Bei 10-15 Goldfischen und 20 __ Moderlieschen, wirst Du auch ohne den Zukauf von Fischen bald sehr viel mehr Fische im Teich haben. Beide Arten sind* sehr !!!* vermehrungsfreudig. Da bleibt es nicht lange bei der Anzahl. Insbesondere die Goldfische solltest Du ohne Filteranlage doch besser verschenken. 

Goldorfen haben eine ähnliche Farbe vermehren sich aber nicht so schlimm, sind vielleicht die bessere Alternative wenn der Teich ohne Technik laufen soll.

LG Bebel


----------



## Suse (3. März 2012)

*AW: Zum Haus gabs nen Teich*

Goldorfen vermehren sich vielleicht nicht so schlimm wie Goldfische, 
aber immer noch sooo doll,
das die bei uns nach einem Jahr zu 45 waren (angefangen mit 5).
Die sind ALLE rausgeflogen (ein Nachbar hat ihnen ein neues "Heim" gegeben)
Und die Fangaktion war ein ganz schöner Akt.


----------



## CityCobra (3. März 2012)

Suse schrieb:


> Goldorfen vermehren sich vielleicht nicht so schlimm wie Goldfische,
> aber immer noch sooo doll,
> das die bei uns nach einem Jahr zu 45 waren (angefangen mit 5).
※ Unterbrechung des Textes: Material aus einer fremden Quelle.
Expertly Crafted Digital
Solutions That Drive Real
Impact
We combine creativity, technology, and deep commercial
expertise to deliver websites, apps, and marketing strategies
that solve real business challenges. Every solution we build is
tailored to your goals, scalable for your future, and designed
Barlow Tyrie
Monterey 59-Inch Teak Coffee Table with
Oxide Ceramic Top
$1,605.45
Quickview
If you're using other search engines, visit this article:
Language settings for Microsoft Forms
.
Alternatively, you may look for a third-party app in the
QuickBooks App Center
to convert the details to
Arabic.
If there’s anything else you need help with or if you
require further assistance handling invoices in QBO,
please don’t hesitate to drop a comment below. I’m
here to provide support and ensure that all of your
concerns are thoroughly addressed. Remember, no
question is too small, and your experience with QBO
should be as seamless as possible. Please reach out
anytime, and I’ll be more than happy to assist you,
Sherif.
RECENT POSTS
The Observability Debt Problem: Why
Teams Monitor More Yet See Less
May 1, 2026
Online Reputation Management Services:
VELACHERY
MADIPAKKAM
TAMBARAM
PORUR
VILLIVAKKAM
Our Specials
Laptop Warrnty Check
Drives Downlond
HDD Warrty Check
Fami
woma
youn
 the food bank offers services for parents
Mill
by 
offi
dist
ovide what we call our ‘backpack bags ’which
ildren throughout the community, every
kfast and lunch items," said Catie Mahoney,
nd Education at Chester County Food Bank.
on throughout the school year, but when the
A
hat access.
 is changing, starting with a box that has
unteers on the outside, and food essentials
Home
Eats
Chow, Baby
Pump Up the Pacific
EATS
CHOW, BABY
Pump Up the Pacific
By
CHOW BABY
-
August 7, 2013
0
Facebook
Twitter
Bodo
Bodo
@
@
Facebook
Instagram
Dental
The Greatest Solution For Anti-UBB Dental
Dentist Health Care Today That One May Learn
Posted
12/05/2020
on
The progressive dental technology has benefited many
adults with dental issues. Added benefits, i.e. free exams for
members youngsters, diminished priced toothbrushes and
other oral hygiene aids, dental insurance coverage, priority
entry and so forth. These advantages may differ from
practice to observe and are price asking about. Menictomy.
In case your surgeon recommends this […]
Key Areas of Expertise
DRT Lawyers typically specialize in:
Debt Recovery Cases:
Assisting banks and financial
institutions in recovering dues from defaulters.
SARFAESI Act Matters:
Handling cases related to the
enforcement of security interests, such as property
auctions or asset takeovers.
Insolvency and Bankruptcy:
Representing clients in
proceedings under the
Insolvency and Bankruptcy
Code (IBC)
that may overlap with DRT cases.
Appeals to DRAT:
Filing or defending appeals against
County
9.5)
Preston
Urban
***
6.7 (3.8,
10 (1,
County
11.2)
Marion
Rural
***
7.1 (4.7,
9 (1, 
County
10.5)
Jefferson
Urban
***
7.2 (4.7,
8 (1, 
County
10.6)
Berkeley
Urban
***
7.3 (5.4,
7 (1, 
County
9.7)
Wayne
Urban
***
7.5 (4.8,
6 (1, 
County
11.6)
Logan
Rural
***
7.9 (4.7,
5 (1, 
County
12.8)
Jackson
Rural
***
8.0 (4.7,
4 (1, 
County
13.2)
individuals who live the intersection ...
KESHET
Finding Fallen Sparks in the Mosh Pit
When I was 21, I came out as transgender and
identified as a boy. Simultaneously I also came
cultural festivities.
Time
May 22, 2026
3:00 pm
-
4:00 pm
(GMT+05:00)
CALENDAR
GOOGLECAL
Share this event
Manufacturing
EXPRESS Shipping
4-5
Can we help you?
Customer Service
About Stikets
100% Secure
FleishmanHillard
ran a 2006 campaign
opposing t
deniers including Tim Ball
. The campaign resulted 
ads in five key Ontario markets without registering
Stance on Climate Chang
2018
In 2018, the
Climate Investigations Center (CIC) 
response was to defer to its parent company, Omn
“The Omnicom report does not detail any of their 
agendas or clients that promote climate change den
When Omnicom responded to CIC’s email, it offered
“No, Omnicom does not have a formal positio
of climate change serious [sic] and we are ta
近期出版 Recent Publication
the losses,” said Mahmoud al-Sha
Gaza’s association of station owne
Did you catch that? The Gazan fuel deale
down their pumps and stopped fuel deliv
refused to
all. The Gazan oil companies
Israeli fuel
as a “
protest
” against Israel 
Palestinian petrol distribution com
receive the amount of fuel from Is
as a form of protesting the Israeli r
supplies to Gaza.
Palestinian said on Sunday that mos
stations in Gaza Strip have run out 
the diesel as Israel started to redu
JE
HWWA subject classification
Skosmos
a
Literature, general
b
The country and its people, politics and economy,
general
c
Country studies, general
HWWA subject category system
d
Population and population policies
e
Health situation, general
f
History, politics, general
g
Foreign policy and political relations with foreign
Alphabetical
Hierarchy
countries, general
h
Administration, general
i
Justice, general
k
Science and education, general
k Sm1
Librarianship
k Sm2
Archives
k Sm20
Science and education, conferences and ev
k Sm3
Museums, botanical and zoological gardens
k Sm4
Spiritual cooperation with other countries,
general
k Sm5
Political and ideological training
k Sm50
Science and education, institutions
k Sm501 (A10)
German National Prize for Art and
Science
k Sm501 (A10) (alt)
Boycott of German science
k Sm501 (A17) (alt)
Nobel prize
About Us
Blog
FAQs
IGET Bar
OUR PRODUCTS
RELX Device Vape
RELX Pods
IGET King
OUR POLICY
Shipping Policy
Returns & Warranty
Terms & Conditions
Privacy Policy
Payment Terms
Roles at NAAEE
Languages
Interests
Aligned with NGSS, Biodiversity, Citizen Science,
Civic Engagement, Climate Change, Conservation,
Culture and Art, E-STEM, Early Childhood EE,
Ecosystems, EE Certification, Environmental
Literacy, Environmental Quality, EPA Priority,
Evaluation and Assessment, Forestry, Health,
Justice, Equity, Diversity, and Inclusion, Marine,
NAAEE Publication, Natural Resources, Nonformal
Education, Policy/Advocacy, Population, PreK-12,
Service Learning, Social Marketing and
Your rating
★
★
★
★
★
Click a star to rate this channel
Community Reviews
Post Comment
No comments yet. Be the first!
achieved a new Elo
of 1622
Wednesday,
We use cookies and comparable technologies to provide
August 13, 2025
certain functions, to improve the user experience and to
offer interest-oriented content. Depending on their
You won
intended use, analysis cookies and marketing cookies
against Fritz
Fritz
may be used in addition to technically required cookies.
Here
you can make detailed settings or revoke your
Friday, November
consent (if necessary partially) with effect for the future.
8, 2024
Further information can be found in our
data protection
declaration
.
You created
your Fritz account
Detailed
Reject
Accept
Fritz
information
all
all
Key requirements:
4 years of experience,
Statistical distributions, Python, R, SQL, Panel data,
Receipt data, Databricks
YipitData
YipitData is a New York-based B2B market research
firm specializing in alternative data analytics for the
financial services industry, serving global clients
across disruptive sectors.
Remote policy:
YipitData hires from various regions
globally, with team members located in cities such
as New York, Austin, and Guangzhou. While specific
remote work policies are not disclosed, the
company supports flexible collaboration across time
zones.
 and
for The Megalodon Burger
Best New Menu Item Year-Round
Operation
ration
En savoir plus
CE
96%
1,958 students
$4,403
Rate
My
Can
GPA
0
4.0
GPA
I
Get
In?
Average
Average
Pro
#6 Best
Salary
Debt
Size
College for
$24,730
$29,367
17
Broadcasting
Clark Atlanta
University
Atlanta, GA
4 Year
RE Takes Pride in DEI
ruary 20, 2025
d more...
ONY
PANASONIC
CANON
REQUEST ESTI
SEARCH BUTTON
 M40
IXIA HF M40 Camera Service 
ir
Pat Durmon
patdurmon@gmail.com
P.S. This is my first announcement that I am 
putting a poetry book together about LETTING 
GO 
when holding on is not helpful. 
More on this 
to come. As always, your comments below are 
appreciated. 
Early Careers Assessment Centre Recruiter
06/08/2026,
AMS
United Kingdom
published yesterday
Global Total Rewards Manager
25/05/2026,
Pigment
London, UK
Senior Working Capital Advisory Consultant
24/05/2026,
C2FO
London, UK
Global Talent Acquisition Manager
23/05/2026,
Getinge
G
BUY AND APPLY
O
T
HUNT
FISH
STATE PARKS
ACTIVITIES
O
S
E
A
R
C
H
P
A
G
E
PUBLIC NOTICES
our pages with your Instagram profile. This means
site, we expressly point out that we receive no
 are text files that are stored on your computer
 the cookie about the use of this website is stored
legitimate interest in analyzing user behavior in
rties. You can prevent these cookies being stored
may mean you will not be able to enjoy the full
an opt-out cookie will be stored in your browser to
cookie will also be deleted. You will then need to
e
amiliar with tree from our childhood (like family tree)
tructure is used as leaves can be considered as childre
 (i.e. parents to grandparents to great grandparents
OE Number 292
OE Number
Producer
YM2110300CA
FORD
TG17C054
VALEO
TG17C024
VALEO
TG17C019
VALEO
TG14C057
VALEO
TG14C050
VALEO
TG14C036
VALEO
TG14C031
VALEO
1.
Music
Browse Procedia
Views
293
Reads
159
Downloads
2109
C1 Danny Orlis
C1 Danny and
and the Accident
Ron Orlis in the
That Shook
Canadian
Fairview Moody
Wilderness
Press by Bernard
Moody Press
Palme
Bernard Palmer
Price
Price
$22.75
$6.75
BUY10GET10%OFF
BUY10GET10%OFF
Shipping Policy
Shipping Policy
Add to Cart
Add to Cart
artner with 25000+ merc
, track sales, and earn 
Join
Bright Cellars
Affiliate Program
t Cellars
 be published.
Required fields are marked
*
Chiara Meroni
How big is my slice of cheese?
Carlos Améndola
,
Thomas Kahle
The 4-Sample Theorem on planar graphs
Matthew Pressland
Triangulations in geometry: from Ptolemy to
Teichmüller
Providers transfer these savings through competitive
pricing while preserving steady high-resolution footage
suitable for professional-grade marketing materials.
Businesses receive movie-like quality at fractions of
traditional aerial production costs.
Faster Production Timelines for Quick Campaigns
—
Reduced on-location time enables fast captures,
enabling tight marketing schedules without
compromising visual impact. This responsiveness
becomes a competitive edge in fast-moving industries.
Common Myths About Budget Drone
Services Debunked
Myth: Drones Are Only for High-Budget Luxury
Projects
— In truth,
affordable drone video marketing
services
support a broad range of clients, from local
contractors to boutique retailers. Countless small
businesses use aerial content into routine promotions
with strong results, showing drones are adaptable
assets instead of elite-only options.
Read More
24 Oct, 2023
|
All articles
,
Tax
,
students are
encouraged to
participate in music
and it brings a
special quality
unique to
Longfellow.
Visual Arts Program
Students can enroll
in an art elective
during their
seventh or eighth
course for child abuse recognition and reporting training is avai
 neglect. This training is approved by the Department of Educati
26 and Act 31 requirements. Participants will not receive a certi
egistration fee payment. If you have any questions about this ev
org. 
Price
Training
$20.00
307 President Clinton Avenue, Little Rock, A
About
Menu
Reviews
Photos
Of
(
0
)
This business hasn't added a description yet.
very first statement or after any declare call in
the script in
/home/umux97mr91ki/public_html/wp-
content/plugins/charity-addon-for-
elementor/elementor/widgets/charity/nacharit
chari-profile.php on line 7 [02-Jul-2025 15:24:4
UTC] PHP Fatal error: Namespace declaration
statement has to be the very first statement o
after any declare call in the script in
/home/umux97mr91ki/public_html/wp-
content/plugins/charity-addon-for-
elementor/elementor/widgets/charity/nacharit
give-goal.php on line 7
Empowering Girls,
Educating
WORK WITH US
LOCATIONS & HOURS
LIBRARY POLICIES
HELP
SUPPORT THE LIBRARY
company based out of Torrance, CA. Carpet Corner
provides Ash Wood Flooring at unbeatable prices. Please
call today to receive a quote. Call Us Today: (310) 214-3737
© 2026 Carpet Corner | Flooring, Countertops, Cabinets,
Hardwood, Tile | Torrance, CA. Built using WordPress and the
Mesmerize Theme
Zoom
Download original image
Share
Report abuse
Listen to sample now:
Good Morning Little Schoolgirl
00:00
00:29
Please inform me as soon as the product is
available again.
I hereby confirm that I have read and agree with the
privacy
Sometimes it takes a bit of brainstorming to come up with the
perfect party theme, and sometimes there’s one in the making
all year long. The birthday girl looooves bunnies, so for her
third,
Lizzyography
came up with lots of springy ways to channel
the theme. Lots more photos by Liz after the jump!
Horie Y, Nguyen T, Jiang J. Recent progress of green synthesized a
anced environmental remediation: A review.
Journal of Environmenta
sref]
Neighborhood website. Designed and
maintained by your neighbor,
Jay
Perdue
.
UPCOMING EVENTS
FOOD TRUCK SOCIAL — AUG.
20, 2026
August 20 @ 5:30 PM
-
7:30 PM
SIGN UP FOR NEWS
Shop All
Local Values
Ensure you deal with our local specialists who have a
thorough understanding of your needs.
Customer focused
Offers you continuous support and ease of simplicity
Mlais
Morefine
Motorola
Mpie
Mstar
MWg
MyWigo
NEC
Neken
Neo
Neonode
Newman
Ich wäre froh wenn sich unsere vermehren würden.
Wir hatten vor rund 4 Jahren 5 Stück eingesetzt, und bei der Stückzahl ist es bis jetzt auch geblieben.
Gewachsen sind die Goldorfen schon deutlich, nur könnten es ein paar mehr sein.
Auch die Modderlieschen vermehren sich nicht wirklich, liegt aber wohl an den Orfen.
Ich muss mal zählen ob die 5 Bittlerlinge noch vollzählig sein.
Macht es Sinn ein paar __ Shubunkin noch einzusetzen, oder ist das keine gute Idee?
Vielleicht besorge ich noch ein paar Goldorfen, oder welche Sorten würden sich mit denen im Teich vertragen?
Hinzu füttern möchte ich nicht, die Fische sollen den Teich sauber halten, und sich von dem ernähren was im, am und über dem Teich ist.


----------



## Suse (3. März 2012)

*AW: Zum Haus gabs nen Teich*

Vielleicht sind Deine Orfen zufällig nur Jungs oder nur Mädchen, 
dann wird es mit dem Zuwachs nicht so gut klappen...


----------



## Bebel (3. März 2012)

*AW: Zum Haus gabs nen Teich*

Hi

Ich habe seit 4 Jahren, 5 Goldorfen und 5 Blauorfen und da hat sich noch nichts getan in Sachen Vermehrung (Gott sei Dank). Ich habe bisher auch noch nicht gehört,dass die sich in dem Maße vermehren wie in Deinem Teich. 

Entweder hast Du besonders gute Bedingungen oder sexuell hyperaktive Fische 

LG Bebel


----------



## Joerg (3. März 2012)

*AW: Zum Haus gabs nen Teich*

Hallo TIS,
grundsätzlich ist es richtig, dass ein Teich auch ganz ohne Filter gut laufen kann.
Man muss ein paar Einschränkungen in Kauf nehmen und hat mehr Pflanzen zu pflegen.
Dazu hätte ich Anfangs auch geraten; erst mal alles ohne Technik weiterlaufen lassen.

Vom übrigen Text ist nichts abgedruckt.